Mittwoch, der 30.10.2002, 20.15 Uhr. Vor mir sitzen die drei jungen Männer, die mich mit ihren alltagsgebundenen, melancholischen und nachdenklichen Texten über die Pubertät getragen haben. Jetzt bin ich raus aus meiner Pubertät und darf Fragen stellen. Toll. Ladies und Gentleman, exklusiv und erstmals im Conne Island Newsflyer: Ein Interview mit Tocotronic. Bitte schön.

Tocotronic, 18.0k Flo: Ja. Ihr habt nach dreijähriger Abstinenz euer 6. Album veröffentlicht. Meiner Meinung nach habt ihr damit an die vorherige Platte angeknüpft, was Text und auch die musikalische Form betrifft. So erscheint es mir, dass eure Texte abstrakter geworden sind, nicht mehr so fassbar. Vielleicht könnt ihr dazu was sagen?
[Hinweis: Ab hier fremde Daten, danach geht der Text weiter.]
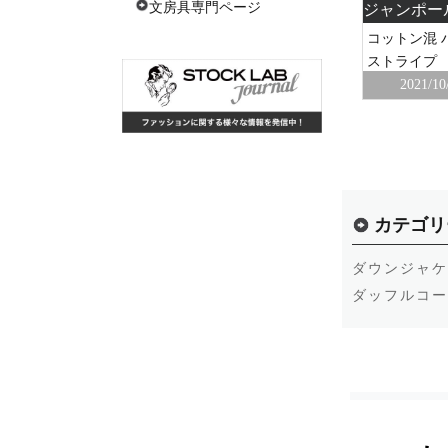
文房具専門ページ
服
セリーヌ(Celine) 洋服
 タート
フィービー ラムレザー ノースリーブワン
コットン混 
6 青 レ
ピース フロントジップ 34 オレンジ レディ
ストライプ
ース
2021/10
59,000円
21,000円
買取価格
本社
2019/12/03
新宿本社
カテゴリ
ダウンジャケ
ダッフルコー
Dirk: Also textlich gab es erst mal den Wunsch, wegzugehen von diesen sehr alltagsgebundenen Dingen und so. Weil man das einfach schon gemacht und weil es sehr unbefriedigend gewesen wäre, wenn man das noch einmal gemacht hätte. Man interessiert sich mit der Zeit auch für andere Facetten des Lebens. Wir wollten nicht so dienstleisterisch wirken, also dass man versucht, das zu schreiben, was das Publikum hören will. ... ja mit dem Sound ist das eigentlich ganz ähnlich gewesen.

Jan: Man ist ja auch immer in der Situation, dass man im Nachhinein Sachen erklären muss, die einfach in einem Prozess entstehen und wofür man dann manchmal gar keine Erklärung für hat.

Arne: Wir sind dann auch ohne große Konzepte ins Studio gegangen und haben dort viel ausprobiert.

Flo: Wie ist das mit Tobias Levin? Der ist jetzt euer neuer Produzent und Keyboarder, oder wie?

Jan: Nee, wir haben das schon nachgelesen im CEE IEH, das ist also falsch recherchiert. Der ist neuer Produzent und hat auf dem Album Keyboard und auch Gitarren eingespielt... für Konzerte ist unser neuer Keyboarder Rick Mc.Fail. ... der hat bei uns früher mal T-Shirts verkauft... ist jetzt also karrieremäßig aufgestiegen.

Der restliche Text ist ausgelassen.